To refresh those murky little heads of yours, last week’s Plotto prompt was: A seeks to throw open his home to friends and strangers alike, and be generously hospitable, but certain unpleasant conditions make it difficult.
As expected, there were were many an unpleasant condition to be had, though thankfully none as horrifying as this.
Congratulations goes out to this week’s winner, Zana Prviti, whose delightful contortionist centered story reminded us of that time we mistook a classmate for an armoire.
When I moved to Los Angeles, for the movie roles (I’m a contortionist by trade), my aunt said, Have a housewarming. She lives in Asuza and teaches microbiology. We’ll come, she said, referring to herself and my uncle. I had met him, once.
So they came early and I showed them the cheese plate. Good, good, said my uncle, eating Muenster. My aunt bustled. My uncle poured out little snippets of white wine into Dixie cups. I’ve never lived in one place long enough to own wineglasses.

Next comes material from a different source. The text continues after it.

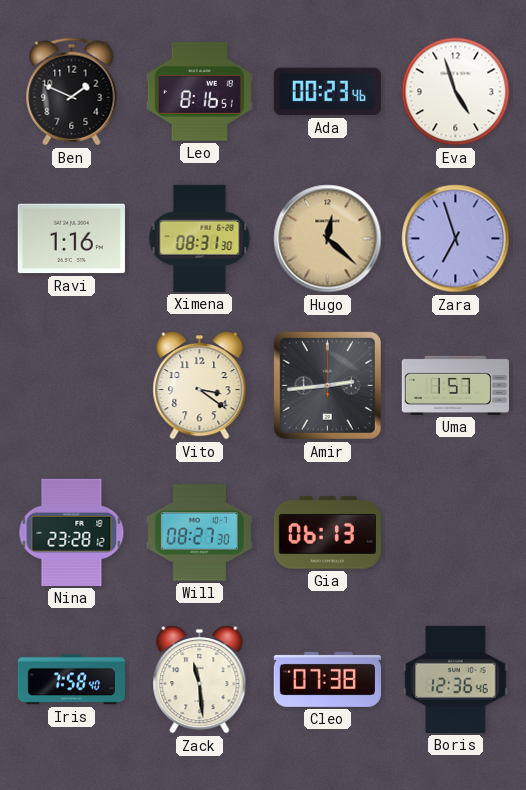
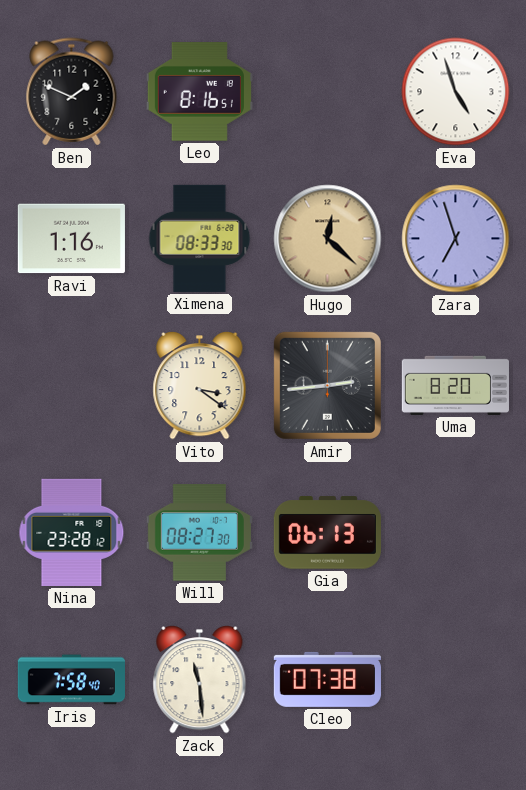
Ada: 00:23 -> none
Ximena: 08:31 -> 08:33
Uma: 1:57 -> 8:20
Boris: 12:36 -> none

Or a bed.
I had the blinds closed. I peeked through them. People were milling in the courtyard: three guys I knew from Cirque, the mohawked boy from the bar, his skinny girlfriend, and two women I met at yoga class who’d both gaped unabashedly. Being stared at in yoga, or at the circus, or whatever performance, I don’t mind. I know they’re not looking at me, technically, they’re just looking at the shape of my body. It’s when people start looking at me that I get a little uncomfortable.
Bird of Paradise (Svarga Dvijasana) is simple. You imprison your thigh in a little cage of your arms; you balance on the free leg and stretch the toes of the bound leg up above your head.

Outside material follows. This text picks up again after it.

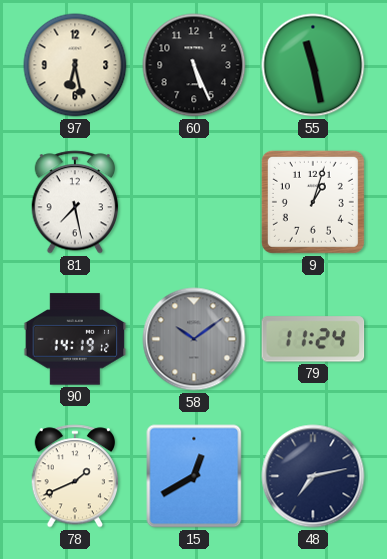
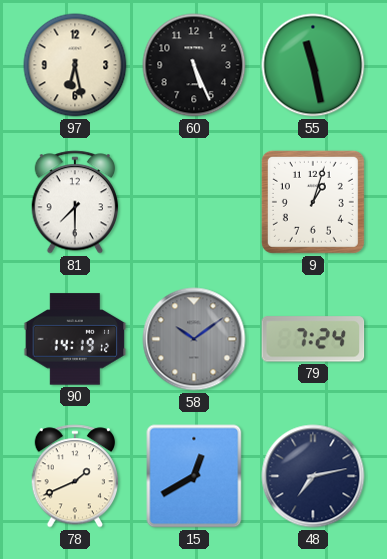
81: 7:28 -> 7:30
79: 11:24 -> 7:24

I could hear doors opening, down the hall. I had slipped invitations underneath the doors of neighbors I had never seen or spoken to. Footsteps, which meant they were actually coming.

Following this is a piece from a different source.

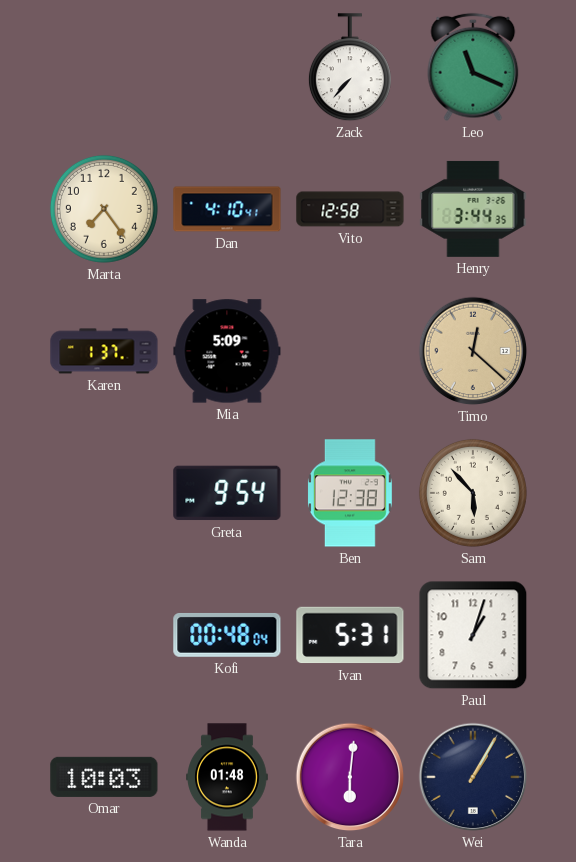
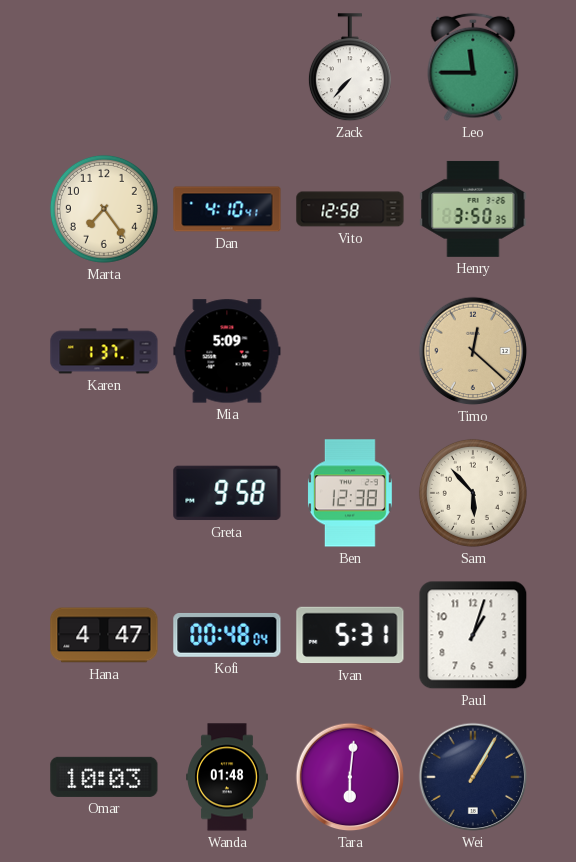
Leo: 11:19 -> 11:45
Henry: 3:44 -> 3:50
Greta: 9:54 -> 9:58
Hana: none -> 4:47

Go ahead, my aunt said, Open the door.
Just a minute, I said, and started stretching a little to calm myself down.
For Chrissake, said my uncle. He turned his face away. I had my feet under my chin. I wiggled my toes to settle my hips.
Stop that and open the door, said my aunt.
I still felt a little anxious so I popped my arms out of the sockets and twisted them up like the Rod of Asclepius.
The problem with contorting is this: you change your shape enough, you start to act like you haven’t got one at all. By which I mean, you start to use change as a way to stop feeling like yourself. There’s no original shape, no default shape, no honest shape to which to come home to.
The doorbell rang.
Make her stop, said my uncle to my aunt. She shrugged. We didn’t really know each other, after all.
By then, I was so deep into the pose I couldn’t get out if I wanted to. It wasn’t my apartment, anymore, or my aunt or my cheese plate. I was the furniture: a shape unlike a person, incapable of movement, of feeling, or of inviting anyone inside. It would be another hour, a slow, careful hour of inching my limbs back from the edge, bringing my bones into their old lines, breathing my way back into a human shape, before I could stand and walk and open the door to anyone.
And when I could, everyone had gone.
Zana Previti was born and raised in New England. Right now, she’s an MFA candidate at the University of California, Irvine, where she writes short stories, works on her novel, and practices yoga. She cannot, and probably will not ever, find full expression of the Bird of Paradise pose.